- [ABOUT THIS EXERCISE]:
Could you reproduce, word for word, everything below from the line containing "making Bring conscious attention to racial" down to the line containing "slopes and take", with both of those lines included and no others?

- [DATASET]:
────────────────────────────────────────

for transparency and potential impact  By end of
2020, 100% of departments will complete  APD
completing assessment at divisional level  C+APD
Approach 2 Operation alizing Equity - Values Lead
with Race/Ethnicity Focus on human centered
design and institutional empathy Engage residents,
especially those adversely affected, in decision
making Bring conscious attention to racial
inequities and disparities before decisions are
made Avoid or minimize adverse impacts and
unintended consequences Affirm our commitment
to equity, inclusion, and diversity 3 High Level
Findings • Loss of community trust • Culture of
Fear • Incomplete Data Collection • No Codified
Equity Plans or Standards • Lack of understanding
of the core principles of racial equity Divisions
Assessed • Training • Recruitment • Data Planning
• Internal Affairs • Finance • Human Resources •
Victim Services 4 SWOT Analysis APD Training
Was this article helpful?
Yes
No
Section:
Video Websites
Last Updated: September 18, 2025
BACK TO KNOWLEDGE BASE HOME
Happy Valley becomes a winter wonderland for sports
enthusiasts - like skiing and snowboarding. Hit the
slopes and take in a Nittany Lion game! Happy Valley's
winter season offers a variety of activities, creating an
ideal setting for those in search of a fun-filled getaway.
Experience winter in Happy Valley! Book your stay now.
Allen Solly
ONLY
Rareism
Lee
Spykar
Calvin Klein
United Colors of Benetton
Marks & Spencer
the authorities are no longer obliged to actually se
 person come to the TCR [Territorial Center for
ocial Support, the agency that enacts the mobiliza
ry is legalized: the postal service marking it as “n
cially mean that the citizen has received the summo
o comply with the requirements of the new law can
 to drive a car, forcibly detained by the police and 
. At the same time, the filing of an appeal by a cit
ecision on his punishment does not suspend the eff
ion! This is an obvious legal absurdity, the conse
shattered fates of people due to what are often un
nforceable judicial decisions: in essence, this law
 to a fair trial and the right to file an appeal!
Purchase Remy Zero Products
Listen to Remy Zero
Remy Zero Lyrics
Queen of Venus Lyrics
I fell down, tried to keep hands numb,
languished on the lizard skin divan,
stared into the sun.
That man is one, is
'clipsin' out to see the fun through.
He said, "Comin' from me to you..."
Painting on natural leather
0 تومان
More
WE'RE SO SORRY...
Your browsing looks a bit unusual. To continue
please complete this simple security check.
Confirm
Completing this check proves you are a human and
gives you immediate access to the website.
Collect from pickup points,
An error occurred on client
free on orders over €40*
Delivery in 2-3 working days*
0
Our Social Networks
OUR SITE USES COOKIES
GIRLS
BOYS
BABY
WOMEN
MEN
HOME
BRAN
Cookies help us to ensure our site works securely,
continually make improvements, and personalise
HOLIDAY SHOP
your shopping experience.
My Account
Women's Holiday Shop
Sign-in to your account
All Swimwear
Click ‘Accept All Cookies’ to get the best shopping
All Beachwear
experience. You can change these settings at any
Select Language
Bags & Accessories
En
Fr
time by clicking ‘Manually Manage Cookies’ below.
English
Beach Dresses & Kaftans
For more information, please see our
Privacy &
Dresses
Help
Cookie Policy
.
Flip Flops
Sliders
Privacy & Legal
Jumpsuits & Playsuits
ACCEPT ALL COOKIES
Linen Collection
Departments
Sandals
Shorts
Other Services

────────────────────────────────────────

- [ANSWER SECTION]:
making Bring conscious attention to racial
inequities and disparities before decisions are
made Avoid or minimize adverse impacts and
unintended consequences Affirm our commitment
to equity, inclusion, and diversity 3 High Level
Findings • Loss of community trust • Culture of
Fear • Incomplete Data Collection • No Codified
Equity Plans or Standards • Lack of understanding
of the core principles of racial equity Divisions
Assessed • Training • Recruitment • Data Planning
• Internal Affairs • Finance • Human Resources •
Victim Services 4 SWOT Analysis APD Training
Was this article helpful?
Yes
No
Section:
Video Websites
Last Updated: September 18, 2025
BACK TO KNOWLEDGE BASE HOME
Happy Valley becomes a winter wonderland for sports
enthusiasts - like skiing and snowboarding. Hit the
slopes and take in a Nittany Lion game! Happy Valley's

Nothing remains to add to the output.